Sempre dalle note allegate al CD scopriamo però alcuni dettagli interessanti, e pure... inquietanti: per prima cosa si tratta di una registrazione fatta in studio e non in teatro (mancano in effetti gli applausi); il tenore che interpreta Macduff è - ma guarda un po’ - il Topone Domingo! Ma soprattutto, sotto l’elenco degli interpreti troviamo le indicazioni Coro e Orchestra del Teatro alla Scala, Direttore Claudio Abbado e - ma riguarda un po’ - Wiener Philharmoniker!!!
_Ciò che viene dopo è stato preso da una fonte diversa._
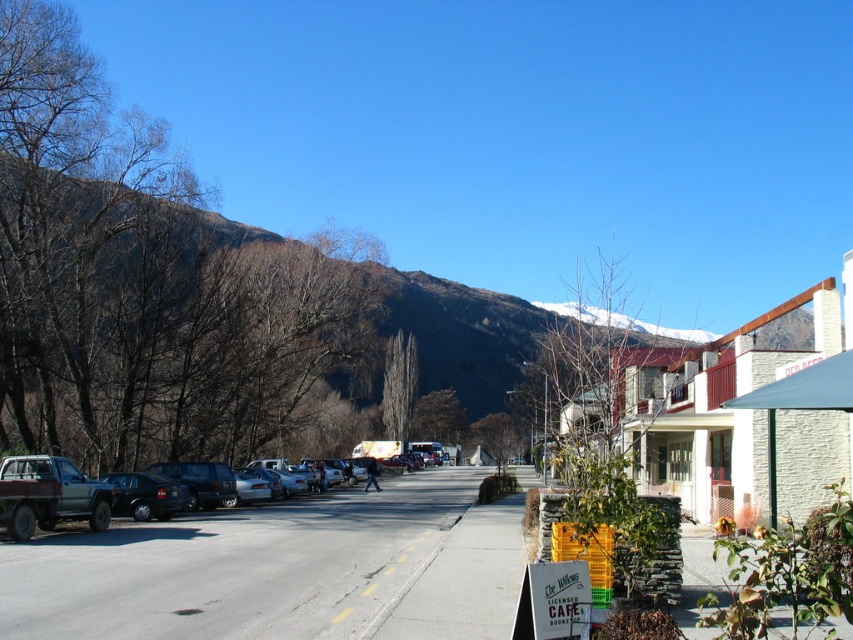 Question: Which point appears farthest from the camera in this image?

Choices:
 (A) (265, 483)
 (B) (660, 376)
 (C) (213, 253)

Answer: (C)

Question: Does brown textured mountain at upper left appear on the left side of rustic wood pickup truck at left?

Choices:
 (A) yes
 (B) no

Answer: (B)

Question: Estimate the real-world distances between objects in this image. Which object is farther from the brown textured mountain at upper left?

Choices:
 (A) rustic wood pickup truck at left
 (B) white stone building at center

Answer: (A)

Question: Which object appears farthest from the camera in this image?

Choices:
 (A) white stone building at center
 (B) brown textured mountain at upper left
 (C) rustic wood pickup truck at left

Answer: (C)

Question: Does white stone building at center lie behind rustic wood pickup truck at left?

Choices:
 (A) yes
 (B) no

Answer: (B)

Question: Is white stone building at center behind rustic wood pickup truck at left?

Choices:
 (A) yes
 (B) no

Answer: (B)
Mammamia, conoscendo ciò che avveniva già allora (e a maggior ragione oggi) nelle sale di incisione e soprattutto nella post-produzione, dove si monta (leggi: taglia e cuci!) il prodotto da mettere in commercio, ci resta il dubbio che al Piermarini l’aria non si fosse proprio sentita, e che Chailly ricordi quindi solo le prove fatte in sala di incisione.

Invece è un sito semi pirata (HouseOfOpera) a portare la pistola fumante, la registrazione radiofonica (di infima qualità, incluso il black-out che taglia fuori metà del second’atto) della prima del SantAmbrogio 1975 dove l’aria è ben presente, contornata dagli applausi del pubblico.
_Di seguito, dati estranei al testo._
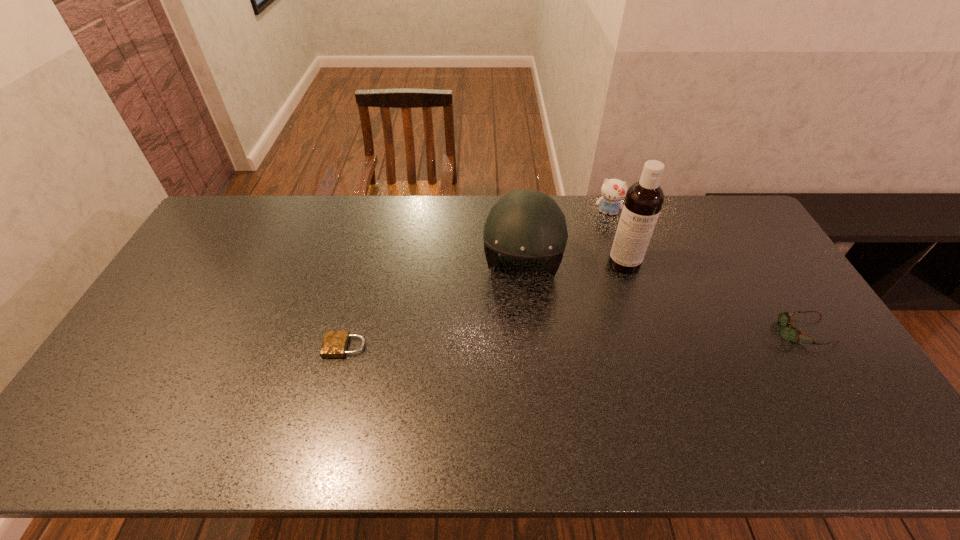 Locate an element on the screen. blank region between the fourth object from right to left and the rightmost object is located at coordinates (660, 300).

Where is `free space between the tallest object and the rightmost object`? The image size is (960, 540). free space between the tallest object and the rightmost object is located at coordinates (711, 298).

Where is `free space between the spectacles and the leftmost object`? free space between the spectacles and the leftmost object is located at coordinates (572, 339).

In order to click on the fourth closest object to the third shortest object in this screenshot , I will do `click(335, 343)`.

Locate an element on the screen. The width and height of the screenshot is (960, 540). object that is the third closest one to the shortest object is located at coordinates [x=613, y=191].

Find the location of a particular element. vacant area that satisfies the following two spatial constraints: 1. on the front side of the kitten; 2. on the front-facing side of the rightmost object is located at coordinates (646, 332).

Where is `vacant space that satisfies the following two spatial constraints: 1. on the front side of the spectacles; 2. on the front-facing side of the kitten`? The height and width of the screenshot is (540, 960). vacant space that satisfies the following two spatial constraints: 1. on the front side of the spectacles; 2. on the front-facing side of the kitten is located at coordinates (646, 332).

Where is `vacant space that satisfies the following two spatial constraints: 1. on the back side of the second object from left to right; 2. on the left side of the third shortest object`? vacant space that satisfies the following two spatial constraints: 1. on the back side of the second object from left to right; 2. on the left side of the third shortest object is located at coordinates (517, 213).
Ma allora una domanda sorge spontanea: perchè nel ’79 (registrazione video RAI) e nell’85 (registrazione audio) l’aria non compare? Forse che Cappuccilli la cantò solo nel ’75-’76? Ma allora com’è che lui la cantò (e questo è certissimo) a Salzburg nel 1984 con Chailly e i Wiener, per poi tornare ad escluderla un anno dopo in Scala? Domande che restano senza risposta, salvo il sospettare che qualche interesse (e qui il sospettato n°1 è la Deutsche Grammophon) non abbia imposto a tutti una specie di copyright - quindi un veto - sulla diffusione di quel brano...  

Ed è ciò che vien da sospettare prendendo ad esempio proprio la registrazione RAI del ’79. Un acuto commentatore del video su youtube ci fa osservare che l’audio della chiusa dell’aria del sonnambulismo (Verrett) sembra in realtà prelevato dal CD della Deutsche Grammophon, e io aggiungo che non vi si sente alcun applauso, cosa semplicemente incredibile! Per di più, uscita la Verrett di scena, l’inquadratura torna su un Abbado che ha tutta l’aria di riprendere a dirigere dopo un po’ di tempo (appunto: gli applausi alla Verrett). Ma quindi, insomma: se il video RAI è stato oggetto di taglia-e-cuci in quel punto, chi ci dice che anche l’aria di Cappuccilli non sia stata tagliata in studio? Torniamo a guardare quel video al momento della zuffa fra Macbeth e Macduff: Cappuccilli e Luchetti vanno a confrontarsi armi in pugno sull’estremo fondo-scena, addirittura scomparendo dentro la foresta (vera o posticcia) di Birnam. A questo punto però l’inquadratura passa sulla buca e su Abbado, che dirige il breve postludio seguito al ferimento di Macbeth. Poi dà un attacco e l’inquadratura torna sulla scena per il finale trionfo. Domanda: chi ci assicura che, durante il citato postludio, Cappuccilli non sia tornato sulla scena per poi cantare l’aria, tagliata in studio?

Ecco, come nel gioco dell’oca, siamo tornati alla casella zero: solo testimoni oculari-auricolari (dentro e fuori dal teatro) potrebbero darci smentite o conferme riguardo le altre 23 rappresentazioni (incluse le 3 di NY) andate in scena dopo la prima di quell’ormai lontano 7/12/75.